En premier lieu, les symboles, même non repris dans le traité, existent en tant que tels : drapeau, hymne, journée de l’Europe demeurent et s’inscrivent progressivement dans l’imaginaire collectif européen. En deuxième lieu, la présence d’un titre entièrement dédié à la “démocratie” dans le traité, bien que peu relevé, et peu stigmatisé par les souverainistes, est indéniablement porteur d’un renforcement de l’identité politique européenne. En effet, en inscrivant le principe de la démocratie européenne, les Etats apportent une ferme réponse à la question de savoir si la démocratie ne peut être que nationale, ce qui a longtemps été pensé et affirmé. Cette réponse est pourtant d’une logique implacable. En effet, de nombreux pans de compétences ont été transférés des Etats vers l’Union européenne. Par conséquent, si le principe démocratique est bien le principe qui nous gouverne, et nul gouvernant européen ne le contesterait, il est logique que celui-ci ne se trouve plus seulement à l’échelle nationale, mais qu’il se décline aussi à l’échelle européenne.

Le principe démocratique, ainsi affirmé explicitement, est aussi un aboutissement de la création d’une citoyenneté européenne il y a maintenant près de vingt ans. Qui dit citoyen dit en effet acteur d’un système politique. Or l’Union européenne adopte bien des décisions applicables directement à chacun des citoyens que nous sommes. Affirmer la démocratie européenne revient donc à reconnaître que les décisions européennes sont prises au nom de la Communauté des citoyens européens, peuple potentiel de l’Union.
“C’est une démocratie à plusieurs niveaux qui se met ainsi en place. Au niveau européen, le parlement représente les citoyens, au niveau national, les Parlements nationaux se voient attribuer plus de pouvoirs qu’auparavant.”

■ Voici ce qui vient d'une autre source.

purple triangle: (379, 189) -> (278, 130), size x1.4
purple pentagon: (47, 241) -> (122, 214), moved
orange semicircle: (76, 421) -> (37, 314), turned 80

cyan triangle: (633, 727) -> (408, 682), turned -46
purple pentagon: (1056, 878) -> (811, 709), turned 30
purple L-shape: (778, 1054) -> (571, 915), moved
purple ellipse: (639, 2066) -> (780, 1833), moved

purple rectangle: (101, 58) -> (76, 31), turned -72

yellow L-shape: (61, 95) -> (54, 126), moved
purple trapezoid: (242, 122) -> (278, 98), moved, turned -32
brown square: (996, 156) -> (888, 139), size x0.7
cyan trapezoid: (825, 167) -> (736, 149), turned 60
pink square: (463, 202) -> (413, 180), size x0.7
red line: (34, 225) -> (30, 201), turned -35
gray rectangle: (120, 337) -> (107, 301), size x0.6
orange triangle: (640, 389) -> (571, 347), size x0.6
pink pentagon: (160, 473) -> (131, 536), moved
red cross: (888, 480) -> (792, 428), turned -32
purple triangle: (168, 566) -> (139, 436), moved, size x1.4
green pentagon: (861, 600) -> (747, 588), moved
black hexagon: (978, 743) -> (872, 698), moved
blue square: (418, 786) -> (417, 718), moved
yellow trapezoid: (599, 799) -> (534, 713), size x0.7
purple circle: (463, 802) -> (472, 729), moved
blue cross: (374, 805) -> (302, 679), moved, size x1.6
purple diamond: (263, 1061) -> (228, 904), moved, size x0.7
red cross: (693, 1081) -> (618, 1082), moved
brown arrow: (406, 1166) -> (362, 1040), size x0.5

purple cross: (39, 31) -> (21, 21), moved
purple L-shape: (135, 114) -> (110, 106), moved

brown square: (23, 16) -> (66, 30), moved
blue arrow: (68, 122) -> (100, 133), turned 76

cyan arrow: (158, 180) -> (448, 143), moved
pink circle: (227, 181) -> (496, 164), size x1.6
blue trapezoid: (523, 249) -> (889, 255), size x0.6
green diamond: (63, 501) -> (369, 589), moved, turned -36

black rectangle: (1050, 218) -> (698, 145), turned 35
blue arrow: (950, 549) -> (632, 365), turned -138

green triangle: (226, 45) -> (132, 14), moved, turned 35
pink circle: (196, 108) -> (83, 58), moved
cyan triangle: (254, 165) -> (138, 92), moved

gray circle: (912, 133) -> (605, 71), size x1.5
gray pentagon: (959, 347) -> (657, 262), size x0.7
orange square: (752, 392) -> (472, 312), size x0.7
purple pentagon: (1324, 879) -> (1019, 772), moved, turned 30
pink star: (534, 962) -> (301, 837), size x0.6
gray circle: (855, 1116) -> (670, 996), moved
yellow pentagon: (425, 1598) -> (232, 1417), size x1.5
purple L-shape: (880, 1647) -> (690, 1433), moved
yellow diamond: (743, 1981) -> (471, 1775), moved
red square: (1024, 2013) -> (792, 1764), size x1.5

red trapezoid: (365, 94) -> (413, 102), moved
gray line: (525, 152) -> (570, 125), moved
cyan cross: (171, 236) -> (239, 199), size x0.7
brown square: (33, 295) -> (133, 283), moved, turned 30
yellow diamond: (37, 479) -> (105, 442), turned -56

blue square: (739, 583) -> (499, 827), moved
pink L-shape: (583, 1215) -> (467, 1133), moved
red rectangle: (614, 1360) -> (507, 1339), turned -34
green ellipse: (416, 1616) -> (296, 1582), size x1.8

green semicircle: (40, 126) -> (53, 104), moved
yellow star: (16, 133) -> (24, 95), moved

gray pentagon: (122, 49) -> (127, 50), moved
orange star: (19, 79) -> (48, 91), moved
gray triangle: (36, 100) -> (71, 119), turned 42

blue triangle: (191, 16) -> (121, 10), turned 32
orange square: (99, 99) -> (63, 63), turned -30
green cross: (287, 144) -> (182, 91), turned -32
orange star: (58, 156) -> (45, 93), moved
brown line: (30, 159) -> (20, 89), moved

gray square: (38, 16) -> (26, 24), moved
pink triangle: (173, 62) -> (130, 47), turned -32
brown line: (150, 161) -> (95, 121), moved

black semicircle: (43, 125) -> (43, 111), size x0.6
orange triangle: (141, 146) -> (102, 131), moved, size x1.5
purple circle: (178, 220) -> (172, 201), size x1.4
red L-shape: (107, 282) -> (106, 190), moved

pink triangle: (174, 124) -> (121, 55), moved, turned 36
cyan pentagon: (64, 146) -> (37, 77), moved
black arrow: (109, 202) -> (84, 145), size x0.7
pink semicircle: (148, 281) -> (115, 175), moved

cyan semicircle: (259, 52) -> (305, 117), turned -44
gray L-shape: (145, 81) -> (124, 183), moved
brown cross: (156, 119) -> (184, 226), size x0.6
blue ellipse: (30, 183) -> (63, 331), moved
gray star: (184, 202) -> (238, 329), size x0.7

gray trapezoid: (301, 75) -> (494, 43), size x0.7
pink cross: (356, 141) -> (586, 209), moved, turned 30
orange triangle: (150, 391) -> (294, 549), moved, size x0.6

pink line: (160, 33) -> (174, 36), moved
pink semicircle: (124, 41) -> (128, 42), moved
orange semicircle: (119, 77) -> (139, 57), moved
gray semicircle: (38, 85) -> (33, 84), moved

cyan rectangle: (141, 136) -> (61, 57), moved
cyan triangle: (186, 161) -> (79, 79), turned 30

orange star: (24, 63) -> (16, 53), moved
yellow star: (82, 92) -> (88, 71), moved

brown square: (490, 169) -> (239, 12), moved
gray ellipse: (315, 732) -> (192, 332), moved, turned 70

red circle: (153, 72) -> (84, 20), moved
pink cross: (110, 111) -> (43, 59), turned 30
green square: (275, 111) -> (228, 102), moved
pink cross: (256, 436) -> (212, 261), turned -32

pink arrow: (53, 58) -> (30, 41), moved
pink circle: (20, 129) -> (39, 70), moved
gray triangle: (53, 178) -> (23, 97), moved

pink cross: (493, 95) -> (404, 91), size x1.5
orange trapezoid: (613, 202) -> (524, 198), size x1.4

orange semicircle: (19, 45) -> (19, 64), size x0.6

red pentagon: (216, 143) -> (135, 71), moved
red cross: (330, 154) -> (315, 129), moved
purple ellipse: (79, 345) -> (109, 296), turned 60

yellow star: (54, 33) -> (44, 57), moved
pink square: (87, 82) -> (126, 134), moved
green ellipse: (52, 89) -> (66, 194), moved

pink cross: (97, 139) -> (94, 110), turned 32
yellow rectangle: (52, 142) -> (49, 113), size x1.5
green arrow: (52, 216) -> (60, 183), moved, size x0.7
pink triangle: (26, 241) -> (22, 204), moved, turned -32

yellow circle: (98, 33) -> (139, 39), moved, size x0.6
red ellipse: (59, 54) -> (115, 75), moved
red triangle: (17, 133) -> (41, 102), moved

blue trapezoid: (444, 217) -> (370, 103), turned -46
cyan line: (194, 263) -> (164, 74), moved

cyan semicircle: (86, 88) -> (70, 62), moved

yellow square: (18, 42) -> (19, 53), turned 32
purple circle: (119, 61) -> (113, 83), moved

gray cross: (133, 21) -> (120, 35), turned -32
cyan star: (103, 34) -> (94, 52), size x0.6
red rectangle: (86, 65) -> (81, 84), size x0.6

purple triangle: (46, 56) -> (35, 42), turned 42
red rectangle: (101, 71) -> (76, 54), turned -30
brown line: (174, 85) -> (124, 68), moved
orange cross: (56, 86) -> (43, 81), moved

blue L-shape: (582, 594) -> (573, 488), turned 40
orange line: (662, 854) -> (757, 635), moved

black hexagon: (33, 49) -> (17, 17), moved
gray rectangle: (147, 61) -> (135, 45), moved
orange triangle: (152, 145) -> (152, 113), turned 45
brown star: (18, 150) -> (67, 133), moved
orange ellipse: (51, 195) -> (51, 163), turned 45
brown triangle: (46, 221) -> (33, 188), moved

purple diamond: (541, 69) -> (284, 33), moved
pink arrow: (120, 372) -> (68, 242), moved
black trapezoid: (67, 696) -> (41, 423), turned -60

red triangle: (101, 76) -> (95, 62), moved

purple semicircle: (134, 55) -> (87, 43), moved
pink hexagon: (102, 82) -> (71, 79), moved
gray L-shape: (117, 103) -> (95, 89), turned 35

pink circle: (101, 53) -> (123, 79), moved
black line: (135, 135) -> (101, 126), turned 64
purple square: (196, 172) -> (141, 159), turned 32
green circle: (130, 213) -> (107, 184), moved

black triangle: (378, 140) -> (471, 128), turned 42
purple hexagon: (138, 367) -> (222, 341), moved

C’est une démocratie à plusieurs niveaux qui se met ainsi en place. Au niveau européen, le parlement représente les citoyens, au niveau national, les Parlements nationaux se voient attribuer plus de pouvoirs qu’auparavant. Ils pourront par exemple contester un texte européen au regard du principe de subsidiarité selon lequel l’Union ne doit agir que si elle démontre une efficacité supérieure à celle des Etats. Ce sont là des éléments de démocratie représentative, nécessaires dès lors que l’objet politique Europe dispose de véritables pouvoirs de décision. Le traité de Lisbonne reprend aussi un élément de démocratie directe, inédit dans un ensemble aussi vaste que l’Union européenne et ses plus de cinq cent millions d’habitants. Le principe de l’initiative citoyenne, permettant à un million de citoyens, au moins, de soumettre une proposition de texte à la Commission européenne, a été repris du projet de Constitution européenne.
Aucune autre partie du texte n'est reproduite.